Although President Obama signed orders to deploy 17,000 additional U.S. troops to Afghanistan, including 8,000 Marines, his thinking on the Afghan war has changed significantly.
It's no longer the gung-ho view of a surge-type operation routing al-Qaida's terrorists. The reinforcements also fall shy of the 30,000 troops requested by Gen. David McKiernan, the commander of U.S. forces in Afghanistan. The 30,000 would have doubled the U.S. force levels in a country of 35 million the size of France. Juggling troop requirements between two wars leaves one theater short-changed.
"Even with these additional forces," McKiernan warned, "I have to tell you that 2009 is going to be a tough year."
Al-Qaida is in the Federally Administered Tribal Areas, those seven tribal agencies under Pakistani sovereignty on the Afghan border, not in Afghanistan. But the more the United States keeps bombing al-Qaida's safe havens in the tribal areas with remote-controlled, unmanned Predators, the more civilians get killed, and the more the Taliban's politico-religious fanatics boost their stock in Pakistan proper.
Obama faced his first foreign hurdle on open-ended North Atlantic Treaty Organization commitments in Afghanistan Thursday when he made his first foreign visit to Canada. The Canadian Parliament had voted to pull out its 2,800 troops by 2011, and both Prime Minister Stephen Harper and Foreign Minister Lawrence Cannon made it clear that only another vote in a hostile Parliament could change that.
The only other two nations authorized to fight in Afghanistan — Britain and the Netherlands — are also under parliamentary pressure to wrap up their kinetic contributions by the end of 2011. CENTCOM commander, Gen. David H. Petraeus, believes the Brits will stick it out with the United States as long as it takes. Prime Minister Gordon Brown's entourage does not share Petraeus' confidence.

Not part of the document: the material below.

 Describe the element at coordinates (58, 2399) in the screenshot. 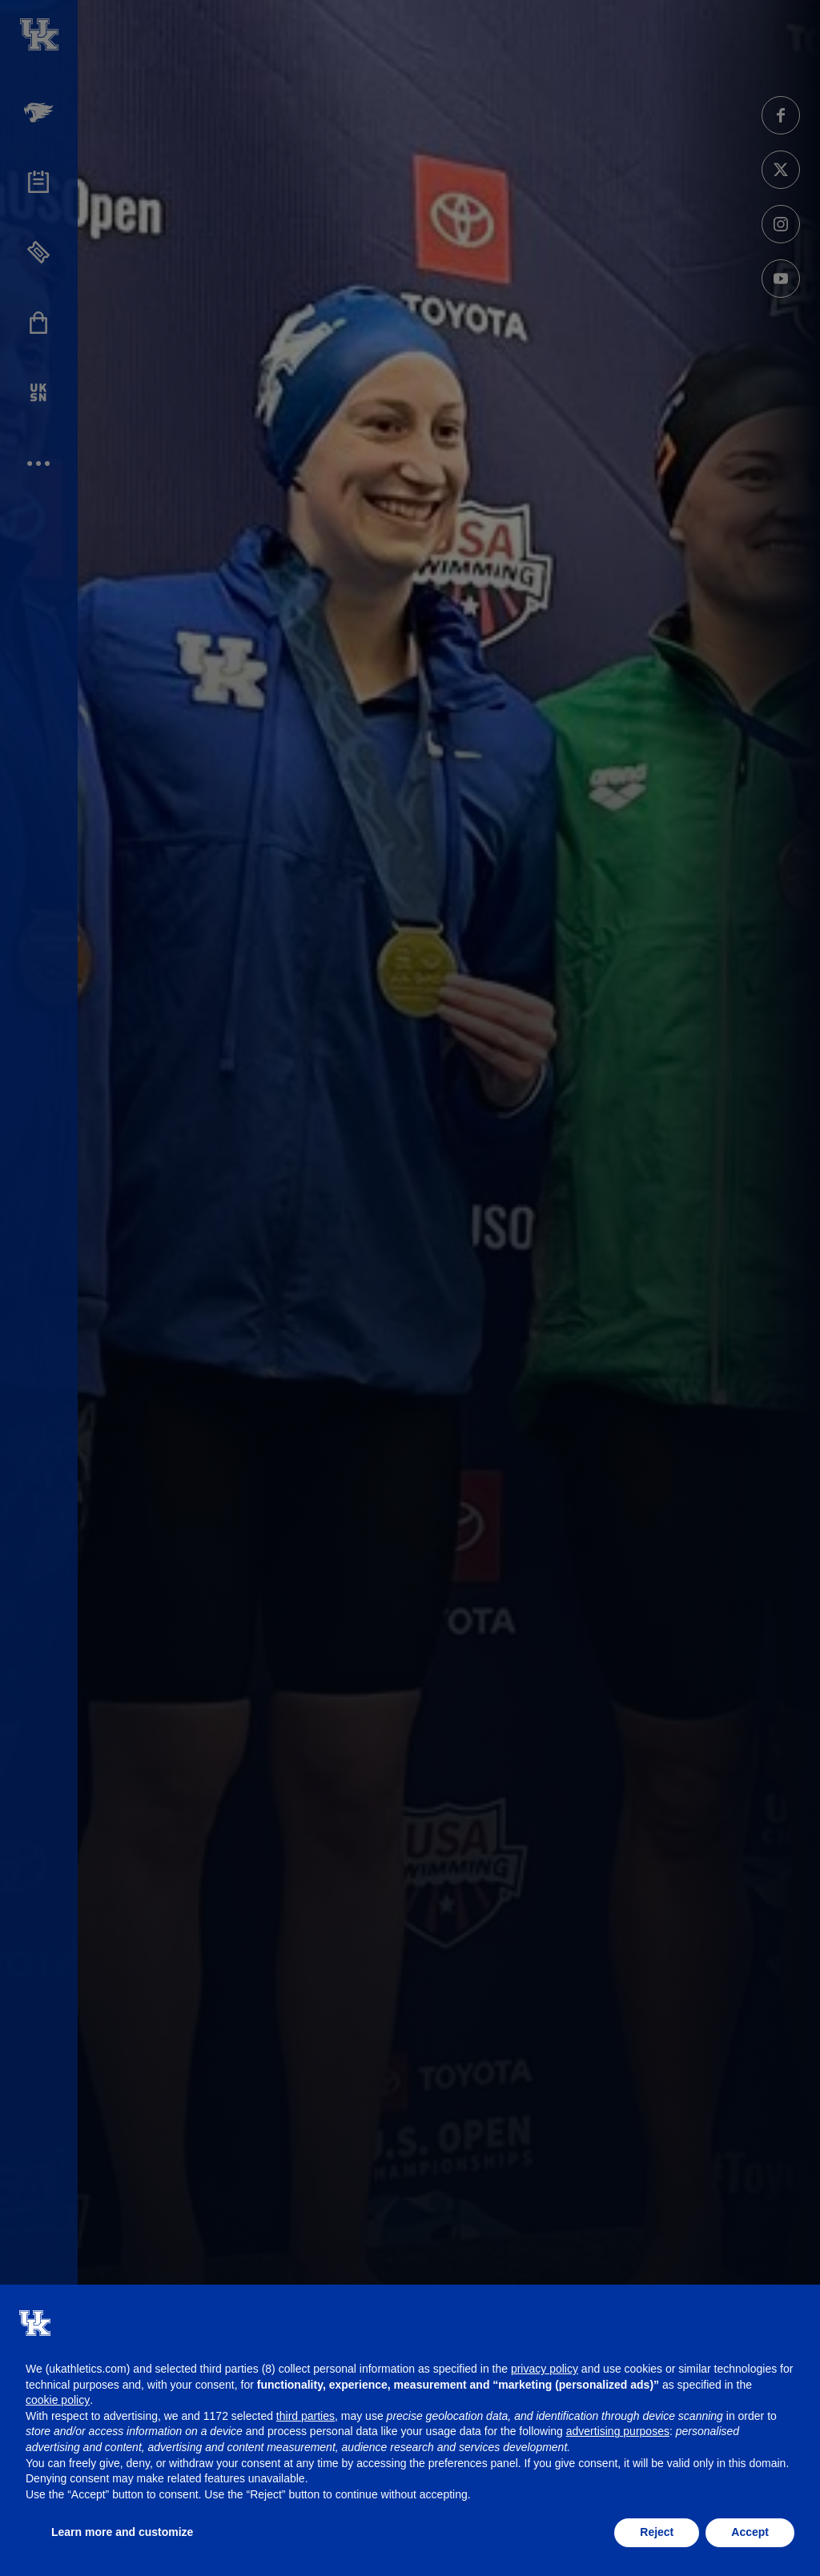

Obama also is asking the other NATO allies with kinetically impaired troops, whose parliaments voted to keep them out of harm's way, to contribute more soldiers. France, Germany, and Spain have declined. Italy, under conservative leader Silvio Berlusconi, has agreed to boost its Afghan contingent from 2,300 troops to 2,800. They are based near Herat, close to the Iranian border, and will be allowed to open fire against the Taliban only if the Group of Eight summit in July agrees. Not exactly an Italian call to action.
Obama's main Afghan concern now is to avoid going into negotiations with "moderate" Taliban elements from a position of weakness. During an interview with the Canadian Broadcasting Corp. before his one-day visit to Ottawa, Obama indicated a shift in his Afghan strategy when he made clear diplomacy will now play a bigger role in U.S. efforts in Afghanistan.
"I am absolutely convinced," the president explained, "that you cannot solve the problem of Afghanistan, the Taliban, the spread of extremism in that region, solely through military means . . . We're going to have to use diplomacy. We're going to have to use development."
An immediate worry is the ability to defend Kabul, the Afghan capital, with NATO troops who are not authorized to fight. The first 3,000 U.S. reinforcements will be deployed around the city to thwart the Taliban's plans to stage a Tet-type offensive, which was when Viet Cong guerrillas infiltrated major Vietnamese cities in 1968. Even though defeated, the Viet Cong scored a major psychological victory that demoralized America's home front.
Afghan President Hamid Karzai keeps complaining about U.S. troops he says are turning the population against them by breaking into homes looking for Taliban guns and ammo, and killing any civilian who resists.
"They will get plenty of flowers and gratitude when we send them safely back home," Karzai said sarcastically.
After reading up on Afghan briefing papers, Obama concluded that Defense Secretary Robert Gates was only partly correct when he said, "There needs to be a three- to five-year plan for re-establishing control in certain areas, providing security for the population, going after al-Qaida, preventing the establishment of terrorism, better performance in terms of delivery of services to the people."
This tends to commingle the Taliban and al-Qaida. For Obama, they are two separate entities, and the split should be encouraged.
When talks take place, negotiations will be with the Taliban, not with al-Qaida. As for the $32 billion in U.S. economic aid to rebuild the country, there still are major cities with only two hours of electricity a day. But there are still powerful elements, both civilian and military, adamantly opposed to negotiations. They say we should be prepared to stick it out another 10 years if necessary.
But are the American people willing to go along? And doesn't the current financial and economic upheaval put a bit of a crimp on grandiloquent expressions of open-ended bravura? The next big debate will be about Taliban "reconcilables."